The P&G threat. Procter & Gamble (P&G) is expected to launch either its Oral B or Crest brand of toothpaste in India. That will likely be the biggest threat to Colgate’s predominance in the country. P&G is world’s no. two oral care company just behind Colgate. Globally Colgate has managed to beat P&G in the toothpaste segment. It will be interesting to see how market shares change once P&G’s toothpaste enters this market.
Current competitors looking for cavities. Domestic competitors like HUL’s Pepsodent, Dabur’s Babool, Red toothpaste and Meswak have upped the ante. Both are giving Colgate a run for its money in rural areas with their low priced variants. All are now spending more than ever on their brands. The stress is beginning to show. Volume growth for Colgate came in at 10 per cent during Q4FY11 — the lowest in the last 12 quarters. In future, strong rural reach by both HUL and Dabur could possibly slow down Colgate’s volume growth.
So far Colgate has managed to fend off all its competitors successfully. Pumped up by higher ad spends, the company has managed not only to maintain its market share but has even increased it steadily. It is advantage Colgate so far.
Higher advertising costs. Colgate spent 13.4 per cent of its revenues on ad spends during Q4FY11 (20.9 per cent in Q3FY11). That is among the highest in the category. Look at it another way: Colgate currently spends around 70 per cent more on ad spends today than it did five years earlier. Ad spends are expected to remain in the range of 15-16 per cent for Colgate in the immediate term.
Lower margins. High ad spends along with higher packaging costs due to rise in crude prices and other input prices (mint and menthol) impacted EBITDA margin by 287 basis points (bps) y-o-y in Q4FY11; it declined to 24 per cent. On a full-year basis, EBITDA margin for FY11 declined by 138 bps to 20.3 per cent. Margin expansion could continue to be muted on account of higher ad spends.
Over the last five years, the company’s revenue has grown at a compounded annual growth rate (CAGR) of 16 per cent while its profit after tax has grown at 30 per cent. It is a debt-free company. Over the last five years, it has clocked a very high average return on equity of 105 per cent.
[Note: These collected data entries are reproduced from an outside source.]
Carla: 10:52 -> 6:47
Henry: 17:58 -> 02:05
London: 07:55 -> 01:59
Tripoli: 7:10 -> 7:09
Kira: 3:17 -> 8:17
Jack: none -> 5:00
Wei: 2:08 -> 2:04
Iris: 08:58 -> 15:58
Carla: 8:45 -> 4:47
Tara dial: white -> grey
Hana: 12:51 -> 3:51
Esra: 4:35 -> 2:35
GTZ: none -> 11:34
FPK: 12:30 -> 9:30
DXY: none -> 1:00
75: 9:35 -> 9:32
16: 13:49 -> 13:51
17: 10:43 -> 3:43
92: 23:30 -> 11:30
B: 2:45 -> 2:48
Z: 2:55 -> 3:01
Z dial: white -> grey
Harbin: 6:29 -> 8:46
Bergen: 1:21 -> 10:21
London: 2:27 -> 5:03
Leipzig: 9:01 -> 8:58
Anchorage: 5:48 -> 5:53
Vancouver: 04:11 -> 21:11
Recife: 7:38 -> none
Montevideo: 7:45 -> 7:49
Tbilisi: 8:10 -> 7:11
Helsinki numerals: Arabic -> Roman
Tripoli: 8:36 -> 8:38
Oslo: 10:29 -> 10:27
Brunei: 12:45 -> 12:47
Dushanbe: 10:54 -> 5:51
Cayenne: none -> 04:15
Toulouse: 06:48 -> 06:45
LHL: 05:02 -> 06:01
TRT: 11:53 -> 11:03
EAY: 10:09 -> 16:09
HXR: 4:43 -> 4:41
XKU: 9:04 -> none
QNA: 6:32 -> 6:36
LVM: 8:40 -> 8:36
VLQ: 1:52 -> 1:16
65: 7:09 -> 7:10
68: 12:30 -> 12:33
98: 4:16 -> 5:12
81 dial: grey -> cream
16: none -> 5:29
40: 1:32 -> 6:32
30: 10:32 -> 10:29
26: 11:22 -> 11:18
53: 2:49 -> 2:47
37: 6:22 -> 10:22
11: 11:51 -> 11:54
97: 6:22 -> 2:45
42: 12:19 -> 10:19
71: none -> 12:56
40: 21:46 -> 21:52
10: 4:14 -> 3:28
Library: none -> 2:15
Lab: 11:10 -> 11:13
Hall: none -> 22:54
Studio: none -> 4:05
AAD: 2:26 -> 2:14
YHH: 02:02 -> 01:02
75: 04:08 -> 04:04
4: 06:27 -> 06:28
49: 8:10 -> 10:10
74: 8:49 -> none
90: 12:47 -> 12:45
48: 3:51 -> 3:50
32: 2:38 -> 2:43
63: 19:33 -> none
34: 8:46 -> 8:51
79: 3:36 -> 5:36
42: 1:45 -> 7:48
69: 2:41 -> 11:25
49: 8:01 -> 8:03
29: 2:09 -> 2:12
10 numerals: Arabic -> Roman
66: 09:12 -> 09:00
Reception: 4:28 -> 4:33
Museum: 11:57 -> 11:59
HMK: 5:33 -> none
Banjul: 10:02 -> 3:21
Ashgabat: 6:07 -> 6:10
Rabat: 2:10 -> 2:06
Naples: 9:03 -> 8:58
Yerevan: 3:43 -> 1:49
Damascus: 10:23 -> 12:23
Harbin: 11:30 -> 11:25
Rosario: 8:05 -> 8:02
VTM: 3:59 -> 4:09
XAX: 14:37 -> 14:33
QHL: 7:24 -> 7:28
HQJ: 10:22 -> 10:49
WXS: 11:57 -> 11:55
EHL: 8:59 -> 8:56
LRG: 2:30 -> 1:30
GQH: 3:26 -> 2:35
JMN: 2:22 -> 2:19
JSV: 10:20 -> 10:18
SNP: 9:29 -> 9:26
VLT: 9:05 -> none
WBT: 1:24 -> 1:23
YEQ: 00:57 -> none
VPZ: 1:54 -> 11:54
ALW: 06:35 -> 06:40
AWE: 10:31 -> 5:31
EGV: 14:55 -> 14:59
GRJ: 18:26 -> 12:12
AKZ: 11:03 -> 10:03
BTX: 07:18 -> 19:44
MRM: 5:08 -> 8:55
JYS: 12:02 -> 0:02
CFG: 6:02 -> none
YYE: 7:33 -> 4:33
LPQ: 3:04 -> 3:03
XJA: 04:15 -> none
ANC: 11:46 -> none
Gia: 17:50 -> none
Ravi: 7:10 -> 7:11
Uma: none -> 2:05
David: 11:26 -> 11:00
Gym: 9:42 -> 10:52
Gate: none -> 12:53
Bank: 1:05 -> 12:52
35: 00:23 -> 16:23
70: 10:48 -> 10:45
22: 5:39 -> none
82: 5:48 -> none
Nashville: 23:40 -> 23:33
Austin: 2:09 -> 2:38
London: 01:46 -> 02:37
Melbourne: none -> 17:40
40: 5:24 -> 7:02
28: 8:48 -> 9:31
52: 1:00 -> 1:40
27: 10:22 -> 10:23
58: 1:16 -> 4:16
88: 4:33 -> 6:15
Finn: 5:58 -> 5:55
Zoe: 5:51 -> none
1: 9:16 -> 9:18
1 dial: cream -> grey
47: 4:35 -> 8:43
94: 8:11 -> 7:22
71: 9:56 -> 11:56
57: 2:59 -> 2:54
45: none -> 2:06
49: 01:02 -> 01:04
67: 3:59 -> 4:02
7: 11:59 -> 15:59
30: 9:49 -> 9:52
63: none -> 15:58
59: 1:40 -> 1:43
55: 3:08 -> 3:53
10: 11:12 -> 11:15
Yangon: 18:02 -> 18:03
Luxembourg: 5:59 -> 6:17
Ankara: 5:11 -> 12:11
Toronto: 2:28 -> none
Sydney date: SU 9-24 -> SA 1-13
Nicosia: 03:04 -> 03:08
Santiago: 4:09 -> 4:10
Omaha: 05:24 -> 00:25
In Q4FY11, Colgate reported revenue growth of 12.6 per cent y-o-y to Rs 581 crore, largely driven by volume growth in the toothpaste category. Overall volume growth came in at 12 per cent for the quarter. Only toothpowders registered a marginal decline in volumes. All of Colgate’s core brands, i.e., Colgate Dental Cream, Active Salt, Max Fresh and Cibaca did well. Earnings took a hit of 0.3 per cent (in Q4FY11) to `114.1 crore on account of a 150 per cent jump in tax rates as the Baddi plant lost its tax benefits. In future, tax benefits will decline from 100 per cent to 30 per cent.
Currently the stock is trading at a 12-month trailing PE of 32.77, which is higher than its five-year median PE of 26.1. Thus the company is trading at a level that is higher than its own historical levels.
This is not the best of times to accumulate this stock. The annualised earnings growth of the company over the last five years stands at 23.95 per cent. This gives it a price-earnings to growth (PEG) ratio of 1.37, which is rather high. Wait for a market correction before accumulating the stock.